6. Add some connections on LinkedIn.
Do you have all of your current colleagues as connections on LinkedIn? What about your admin (who usually knows everybody)? Your favorite professor? How about individuals you completed all of those group projects with? Unlike Facebook, creating connections on LinkedIn isn’t limited only to people we want to keep tabs on: It also expands to people we want to keep tabs on us. Take some time to search people in your contact list to add as connections — LinkedIn even suggests most of them!
7. Reach out to your colleagues to see how you can help.
If you are currently lucky enough to still be working, a great way to improve not only your perception at work but also to gain exposure to additional projects or improvement initiatives now that most everyone is working remotely, is to reach out to colleagues and superiors and ask “What can I do to make your life easier?” The quickest way to impress your boss is to help them impress theirs.

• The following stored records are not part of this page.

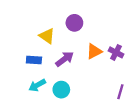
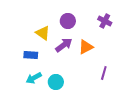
purple cross: (116, 52) -> (105, 21), moved
purple arrow: (65, 59) -> (64, 45), moved
purple line: (120, 92) -> (104, 73), moved

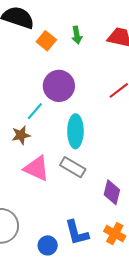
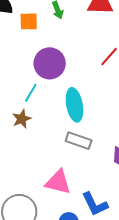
orange square: (46, 41) -> (29, 21), turned -30
pink triangle: (36, 168) -> (58, 182), moved

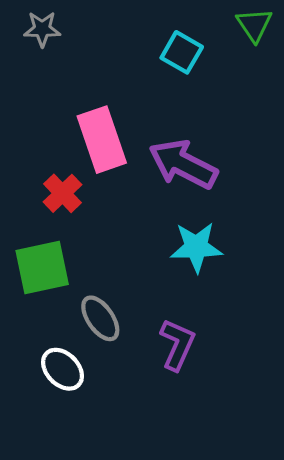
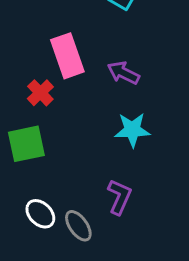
purple arrow: (183, 164) -> (123, 73), size x0.7
gray ellipse: (100, 318) -> (78, 226), moved

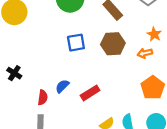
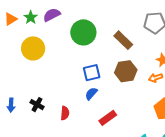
blue semicircle: (62, 86) -> (91, 94), moved
red semicircle: (43, 97) -> (65, 113), moved

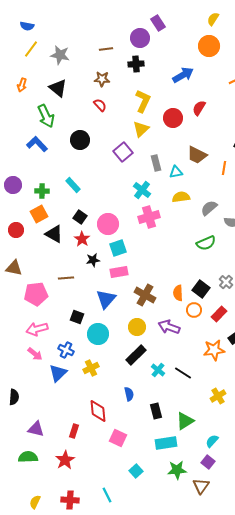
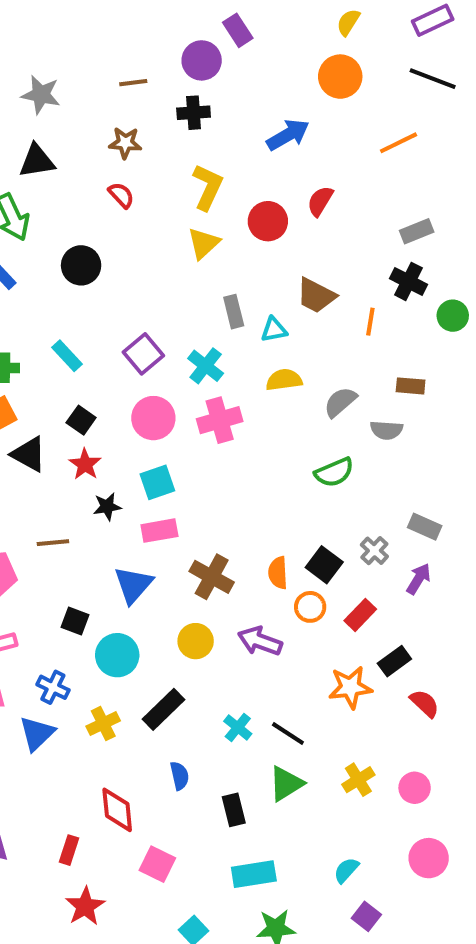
black triangle: (58, 88) -> (37, 161), turned -48
purple square: (123, 152) -> (143, 354), moved
pink circle: (108, 224) -> (153, 418), moved
black rectangle: (136, 355) -> (163, 709), moved
green triangle: (185, 421) -> (286, 784), moved
red star: (65, 460) -> (85, 906), moved
purple square: (208, 462) -> (366, 916), moved

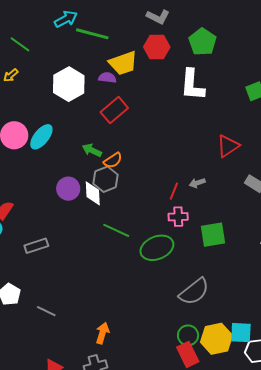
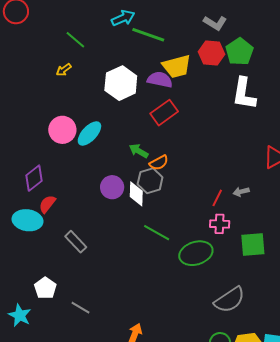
green pentagon: (202, 42) -> (239, 52), moved
purple semicircle: (107, 78) -> (160, 80), size x1.4
gray rectangle: (36, 246) -> (76, 242), turned 60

8. Connect with former colleagues for a virtual coffee date.
Once you’ve started adding people as connections on LinkedIn, you may start messaging with some of them to catch up. Instead of keeping things in written format, consider asking them for a virtual coffee date to catch up. Be sure you come prepared with questions or something to offer the other person to prevent them from doing all of the work. It presents a great opportunity to learn about what they’ve been doing, discuss your accomplishments, and to strengthen your social connections while we’re all social distancing. Plus, it will give you an excuse to change out of your PJs and brush your hair.
9. Edit search filters on job sites and sign up for notifications.
Let’s be honest, job hunting is a lot of work, and we often find ourselves limiting our search to two times: 1) When we’re actively looking for a new job and 2) When we’re bored. This means you may be missing out on jobs that are perfect for you any other time.
Job sites want you to keep coming back to them and are more than happy to send you notifications when jobs matching your profile or search criteria are posted. Take a few minutes to edit your search filets and notification settings to make sure you never miss out on that ideal opportunity.
10. Regularly check job postings in your local area or field of work.
As a practitioner in industrial/organizational psychology, I find the effect of the current pandemic state on modern workplaces and attitudes fascinating. I’ve been checking job postings in my city almost daily just to see what workplaces are doing to adapt. It does aid your job search to regularly check job postings beyond just the notifications you receive to keep on top of changes in job titles, new types of jobs being created, or new remote work opportunities within your field of work.
All of these are good habits to adopt whether we’re in a recession or not. Add a few job boards to your weekly online reading list. Update your master document regularly. Connect on LinkedIn with new people you meet at work. And let’s hope that soon enough, you’ll be able to go to a coffee shop instead of catching up through a screen.